Efficacy of Proprioceptive Training with Prokin System in Ba | 46053

Journal of Multiple Sclerosis

ISSN - 2376-0389
NLM - 101654564


Efficacy of Proprioceptive Training with Prokin System in Balance Disorders from Multiple Sclerosis

Angelo Paolo Amico, Mattia Nisi, Ilaria Covelli, Angela Maria Polito, Sabino Damiani, Giancarlo Ianieri, Marisa Megna and Pietro Fiore

Background: The multiple sclerosis is often associated with motor impairment and disorders of gait and balance, which are thought to be the main causes of the worsening of quality of life and functional autonomy. Many people with multiple sclerosis have a higher incidence of falls than healthy people, so that they risk more traumas; the lack of movement related to the motor impairment is therefore enhanced by the fear of falls.

Aims: To assess the efficacy of the "Prokin"system, composed of balance board and visual/acoustic feedback, associated with conventional proprioceptive training in increasing static and dynamic balance, proprioception, coordination and functional autonomy in patients with multiple sclerosis and to compare it with conventional physical therapy.

Methods: We enrolled 23 patients with defined SM (4 men, 19 women) divided into 2 groups (A and B).

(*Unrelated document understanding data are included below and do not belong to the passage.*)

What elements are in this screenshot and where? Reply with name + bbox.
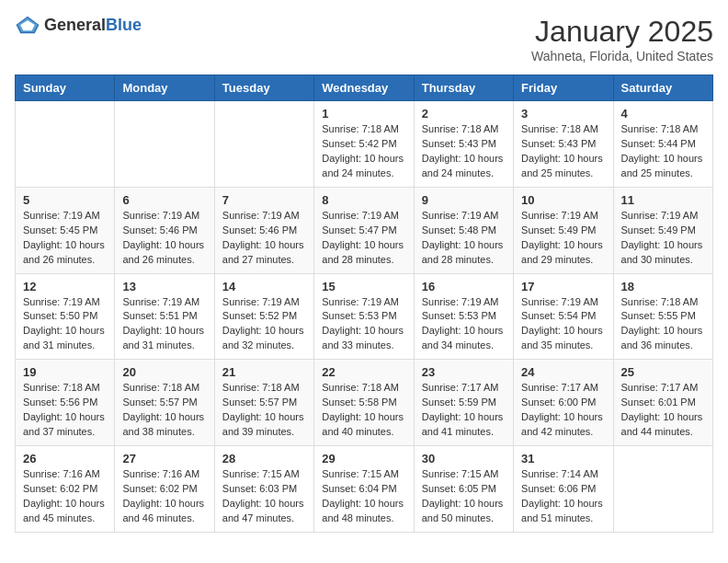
calendar-cell: 3Sunrise: 7:18 AMSunset: 5:43 PMDaylight… xyxy=(514,101,613,188)
day-number: 24 xyxy=(521,365,605,379)
calendar-cell: 27Sunrise: 7:16 AMSunset: 6:02 PMDayligh… xyxy=(115,446,214,533)
day-number: 25 xyxy=(621,365,705,379)
calendar-cell: 21Sunrise: 7:18 AMSunset: 5:57 PMDayligh… xyxy=(214,360,313,446)
day-info: Sunrise: 7:19 AMSunset: 5:47 PMDaylight:… xyxy=(322,209,405,268)
calendar-cell: 24Sunrise: 7:17 AMSunset: 6:00 PMDayligh… xyxy=(514,360,613,446)
day-number: 4 xyxy=(621,107,705,121)
location: Wahneta, Florida, United States xyxy=(531,49,713,63)
day-info: Sunrise: 7:19 AMSunset: 5:45 PMDaylight:… xyxy=(23,209,107,268)
day-info: Sunrise: 7:19 AMSunset: 5:52 PMDaylight:… xyxy=(222,295,306,354)
day-info: Sunrise: 7:18 AMSunset: 5:42 PMDaylight:… xyxy=(322,122,405,181)
day-info: Sunrise: 7:16 AMSunset: 6:02 PMDaylight:… xyxy=(23,467,107,526)
day-info: Sunrise: 7:19 AMSunset: 5:53 PMDaylight:… xyxy=(322,295,405,354)
day-number: 27 xyxy=(122,452,206,465)
day-number: 31 xyxy=(521,452,605,465)
calendar-cell: 1Sunrise: 7:18 AMSunset: 5:42 PMDaylight… xyxy=(314,101,414,188)
day-info: Sunrise: 7:19 AMSunset: 5:46 PMDaylight:… xyxy=(222,209,306,268)
day-info: Sunrise: 7:19 AMSunset: 5:50 PMDaylight:… xyxy=(23,295,107,354)
calendar-cell: 22Sunrise: 7:18 AMSunset: 5:58 PMDayligh… xyxy=(314,360,414,446)
day-info: Sunrise: 7:19 AMSunset: 5:48 PMDaylight:… xyxy=(422,209,506,268)
day-number: 7 xyxy=(222,193,306,207)
day-info: Sunrise: 7:18 AMSunset: 5:57 PMDaylight:… xyxy=(222,381,306,440)
calendar-cell: 13Sunrise: 7:19 AMSunset: 5:51 PMDayligh… xyxy=(115,273,214,360)
day-number: 16 xyxy=(422,280,506,293)
day-number: 18 xyxy=(621,280,705,293)
calendar-cell: 11Sunrise: 7:19 AMSunset: 5:49 PMDayligh… xyxy=(613,187,712,273)
day-info: Sunrise: 7:18 AMSunset: 5:56 PMDaylight:… xyxy=(23,381,107,440)
day-info: Sunrise: 7:18 AMSunset: 5:44 PMDaylight:… xyxy=(621,122,705,181)
day-number: 14 xyxy=(222,280,306,293)
calendar-table: SundayMondayTuesdayWednesdayThursdayFrid… xyxy=(15,75,713,533)
weekday-header: Friday xyxy=(514,75,613,101)
weekday-header: Sunday xyxy=(16,75,115,101)
month-title: January 2025 xyxy=(531,15,713,49)
day-number: 15 xyxy=(322,280,405,293)
day-info: Sunrise: 7:19 AMSunset: 5:51 PMDaylight:… xyxy=(122,295,206,354)
day-info: Sunrise: 7:15 AMSunset: 6:03 PMDaylight:… xyxy=(222,467,306,526)
page-header: GeneralBlue January 2025 Wahneta, Florid… xyxy=(15,15,713,63)
calendar-cell: 12Sunrise: 7:19 AMSunset: 5:50 PMDayligh… xyxy=(16,273,115,360)
calendar-week-row: 12Sunrise: 7:19 AMSunset: 5:50 PMDayligh… xyxy=(16,273,713,360)
calendar-cell xyxy=(613,446,712,533)
calendar-cell: 9Sunrise: 7:19 AMSunset: 5:48 PMDaylight… xyxy=(414,187,513,273)
day-info: Sunrise: 7:18 AMSunset: 5:43 PMDaylight:… xyxy=(422,122,506,181)
calendar-cell: 16Sunrise: 7:19 AMSunset: 5:53 PMDayligh… xyxy=(414,273,513,360)
calendar-week-row: 5Sunrise: 7:19 AMSunset: 5:45 PMDaylight… xyxy=(16,187,713,273)
calendar-cell: 23Sunrise: 7:17 AMSunset: 5:59 PMDayligh… xyxy=(414,360,513,446)
calendar-cell: 20Sunrise: 7:18 AMSunset: 5:57 PMDayligh… xyxy=(115,360,214,446)
weekday-header: Saturday xyxy=(613,75,712,101)
day-number: 21 xyxy=(222,365,306,379)
calendar-cell: 6Sunrise: 7:19 AMSunset: 5:46 PMDaylight… xyxy=(115,187,214,273)
day-info: Sunrise: 7:17 AMSunset: 6:01 PMDaylight:… xyxy=(621,381,705,440)
day-info: Sunrise: 7:19 AMSunset: 5:54 PMDaylight:… xyxy=(521,295,605,354)
calendar-cell: 7Sunrise: 7:19 AMSunset: 5:46 PMDaylight… xyxy=(214,187,313,273)
logo-text-blue: Blue xyxy=(106,16,142,34)
calendar-cell: 19Sunrise: 7:18 AMSunset: 5:56 PMDayligh… xyxy=(16,360,115,446)
calendar-cell xyxy=(115,101,214,188)
day-number: 3 xyxy=(521,107,605,121)
day-number: 12 xyxy=(23,280,107,293)
logo-text-general: General xyxy=(44,16,106,34)
day-info: Sunrise: 7:15 AMSunset: 6:04 PMDaylight:… xyxy=(322,467,405,526)
calendar-cell: 2Sunrise: 7:18 AMSunset: 5:43 PMDaylight… xyxy=(414,101,513,188)
calendar-cell: 8Sunrise: 7:19 AMSunset: 5:47 PMDaylight… xyxy=(314,187,414,273)
day-number: 19 xyxy=(23,365,107,379)
day-info: Sunrise: 7:18 AMSunset: 5:55 PMDaylight:… xyxy=(621,295,705,354)
day-number: 6 xyxy=(122,193,206,207)
day-number: 13 xyxy=(122,280,206,293)
day-number: 2 xyxy=(422,107,506,121)
day-number: 30 xyxy=(422,452,506,465)
day-number: 28 xyxy=(222,452,306,465)
calendar-week-row: 1Sunrise: 7:18 AMSunset: 5:42 PMDaylight… xyxy=(16,101,713,188)
calendar-week-row: 26Sunrise: 7:16 AMSunset: 6:02 PMDayligh… xyxy=(16,446,713,533)
day-number: 10 xyxy=(521,193,605,207)
calendar-header-row: SundayMondayTuesdayWednesdayThursdayFrid… xyxy=(16,75,713,101)
calendar-cell: 31Sunrise: 7:14 AMSunset: 6:06 PMDayligh… xyxy=(514,446,613,533)
calendar-cell: 26Sunrise: 7:16 AMSunset: 6:02 PMDayligh… xyxy=(16,446,115,533)
calendar-cell: 30Sunrise: 7:15 AMSunset: 6:05 PMDayligh… xyxy=(414,446,513,533)
day-number: 8 xyxy=(322,193,405,207)
logo-icon xyxy=(15,15,40,35)
day-info: Sunrise: 7:19 AMSunset: 5:49 PMDaylight:… xyxy=(521,209,605,268)
weekday-header: Tuesday xyxy=(214,75,313,101)
day-number: 5 xyxy=(23,193,107,207)
logo: GeneralBlue xyxy=(15,15,142,35)
calendar-cell: 14Sunrise: 7:19 AMSunset: 5:52 PMDayligh… xyxy=(214,273,313,360)
calendar-cell: 10Sunrise: 7:19 AMSunset: 5:49 PMDayligh… xyxy=(514,187,613,273)
day-info: Sunrise: 7:14 AMSunset: 6:06 PMDaylight:… xyxy=(521,467,605,526)
calendar-cell xyxy=(214,101,313,188)
weekday-header: Wednesday xyxy=(314,75,414,101)
day-number: 9 xyxy=(422,193,506,207)
day-info: Sunrise: 7:18 AMSunset: 5:57 PMDaylight:… xyxy=(122,381,206,440)
day-info: Sunrise: 7:19 AMSunset: 5:49 PMDaylight:… xyxy=(621,209,705,268)
day-info: Sunrise: 7:18 AMSunset: 5:58 PMDaylight:… xyxy=(322,381,405,440)
calendar-cell: 25Sunrise: 7:17 AMSunset: 6:01 PMDayligh… xyxy=(613,360,712,446)
day-number: 23 xyxy=(422,365,506,379)
calendar-cell: 15Sunrise: 7:19 AMSunset: 5:53 PMDayligh… xyxy=(314,273,414,360)
day-number: 22 xyxy=(322,365,405,379)
day-info: Sunrise: 7:17 AMSunset: 5:59 PMDaylight:… xyxy=(422,381,506,440)
calendar-cell: 29Sunrise: 7:15 AMSunset: 6:04 PMDayligh… xyxy=(314,446,414,533)
day-number: 26 xyxy=(23,452,107,465)
day-info: Sunrise: 7:16 AMSunset: 6:02 PMDaylight:… xyxy=(122,467,206,526)
calendar-cell xyxy=(16,101,115,188)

Patients of group A (14) underwent 2 series of 10 sessions of 2-a-week proprioceptive training with Prokin system; patients of group B (5) underwent 2 series of 10 sessions of a 3-a-week conventional balance training. Each patient was assessed at t0 (before training), t1 (after 10 sessions) and t2 (after 20 sessions) with clinical scales for balance control (Tinetti, Berg) and autonomy (Barthel), and with instrumental tests (stabilometry, analyzing sway area, length of track and sway speed; and proprioceptive multiaxial assessment, exploring the Average Track Error).

Results: In group A we found statistically significant (p<0,05) differences between the mean scores of all the clinical and instrumental assessments at t0 and at t2, in the sense of a better postural stability, cohordination and autonomy. No significant differences were found from t0 to t2 in group B. Conclusions: Our study showed that this new kind of proprioceptive training (Prokin) is more able to ameliorate balance, motor performance and global autonomy in patients with multiple sclerosis than conventional therapy. This allows the patients to move themselves and walk with more safety, preventing falls and traumatic events.